Operates a “MicroInequities” program designed to promote diversity through awareness of body language, spoken language and differing cultural norms.

Merck Frosst Canada
Established a recruiting for diversity training component for all hiring managers.

Neill & Gunter (now Stantec)
Attends career fairs and seminars for Aboriginal youth.

Ontario Public Service
Developed a recruitment brochure and distributed it to more than 200 community agencies helping disabled jobseekers.

Procter & Gamble
Works with company diversity networks to attend university recruiting events focusing on black and Latino students.
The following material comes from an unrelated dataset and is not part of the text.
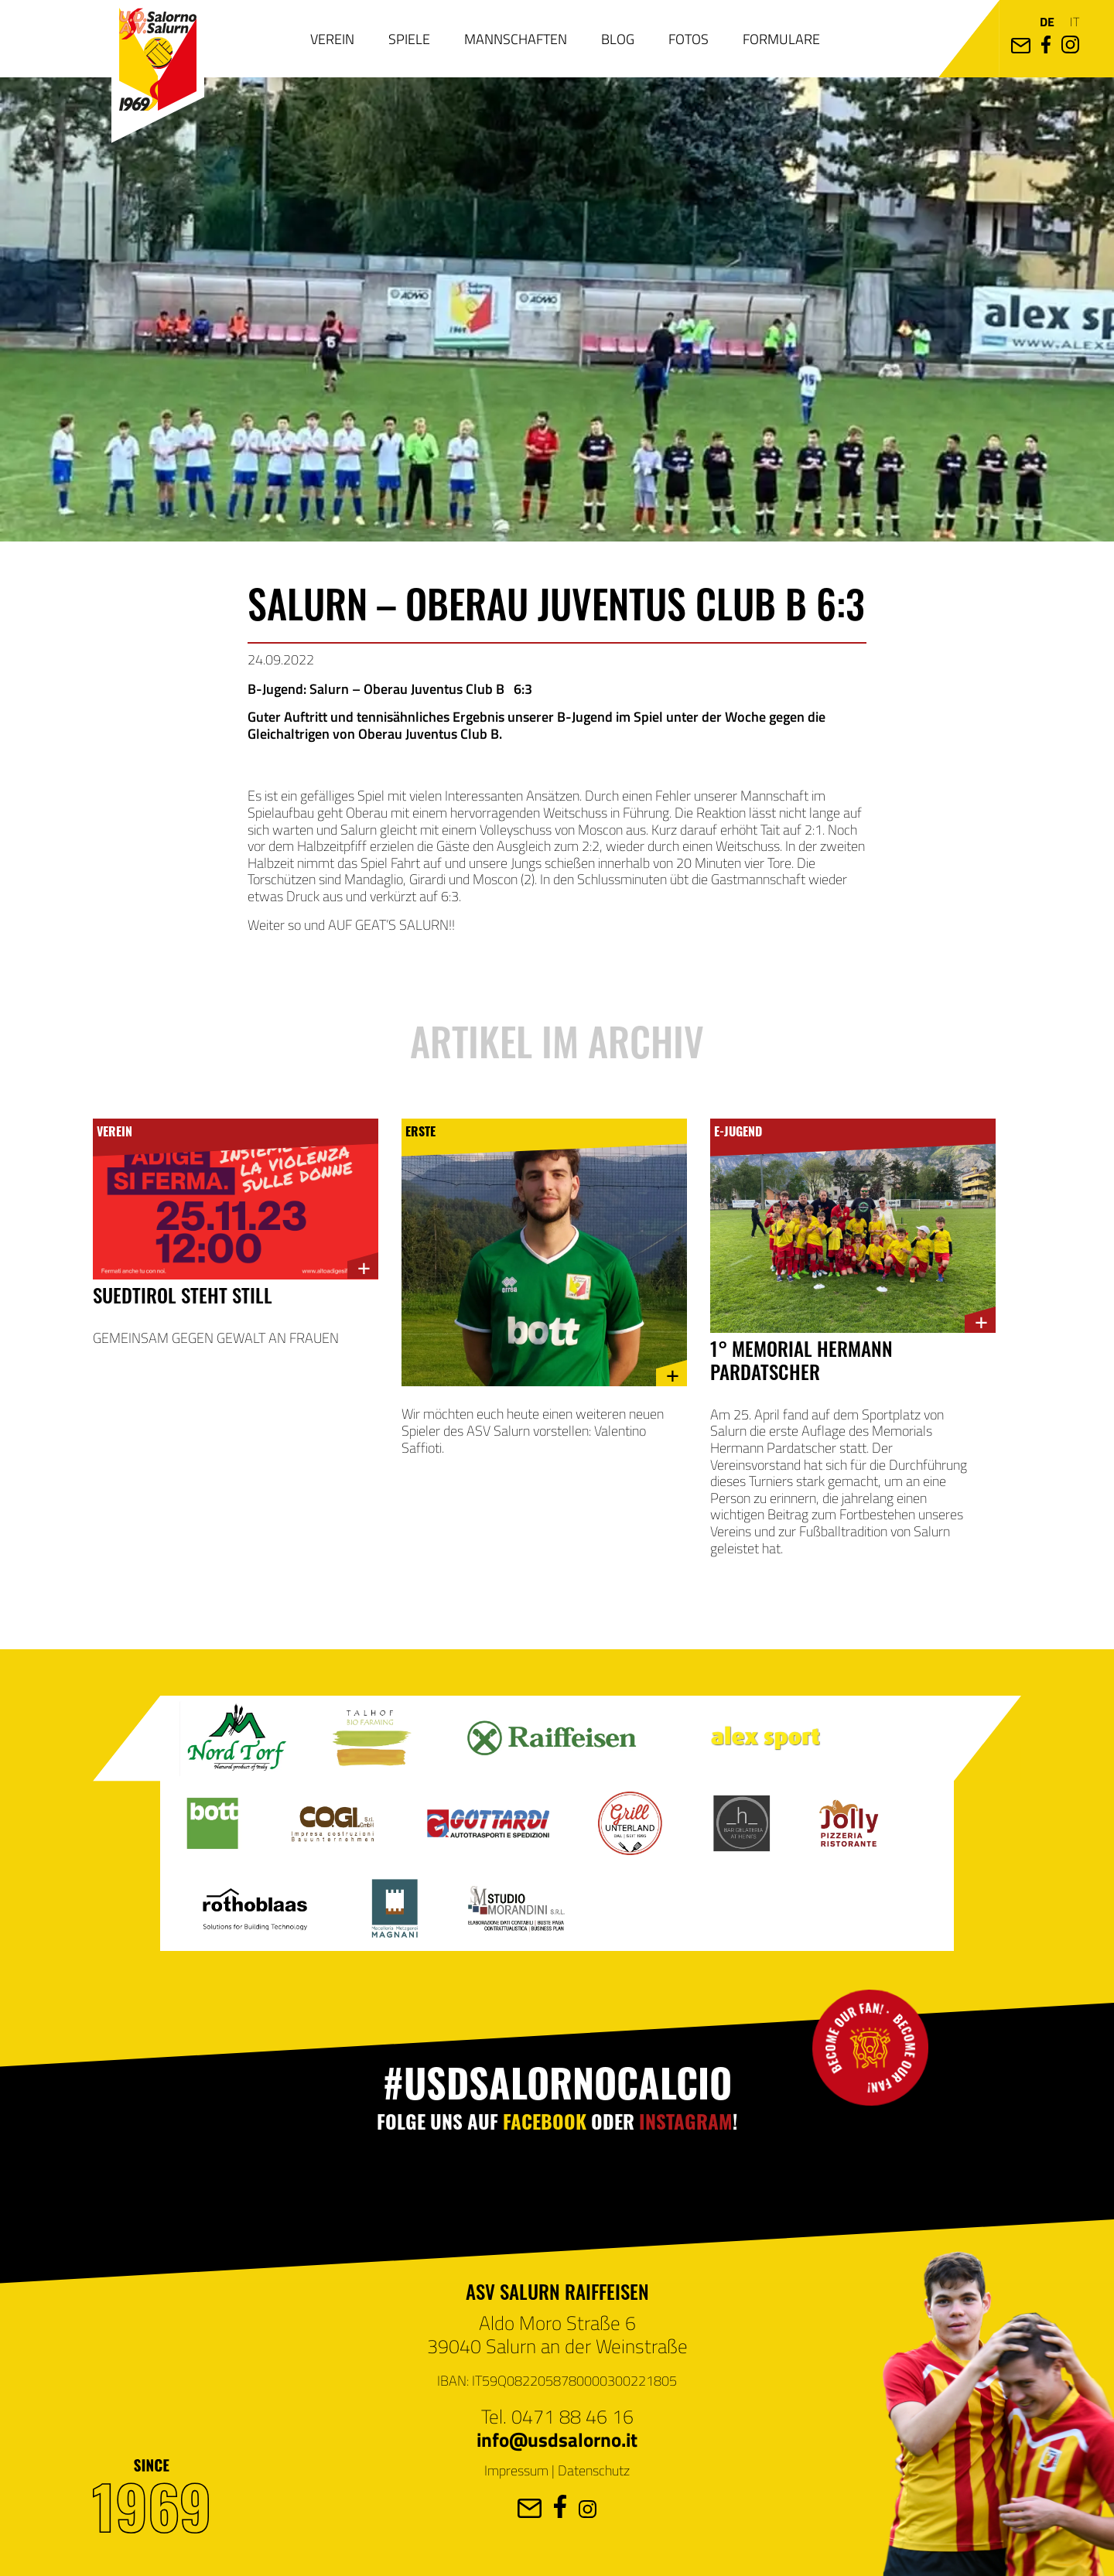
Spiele (409, 38)
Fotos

Saskatchewan Government Insurance
Developed a recruitment strategy to become an employer of choice for Aboriginal Canadians.

Suncor Energy
Aims to increase the number of women employees in management positions through career development, succession planning, mentorship and coaching.

TD Bank Financial Group
Completed focus groups with more than 80 gay, lesbian, bisexual and transgender employees seeking input on how to create a more inclusive workplace (all participants were members of Employee Pride Network at TD, whose membership across Canada numbers more than 300) and the president and CEO hosted a pride reception for TD employees

Toronto Police Service
Attends cultural events to recruit potential new hires from diverse ethnic backgrounds.

University Health Network
Provides customized diversity training for various departments in the hospital.

University of British Columbia
Created a “positive space campaign” for LGBT employees.

University of Toronto
Developed an LGBT human resources committee that provided training on LGBT issues to divisional HR staff on creating a welcoming environment for sexual minorities.

Vancouver City Savings Credit Union
A leading sponsor of Vancouver’s annual Pride Parade, which includes sponsorship of an entertainment venue and employee volunteers actively participating in the parade.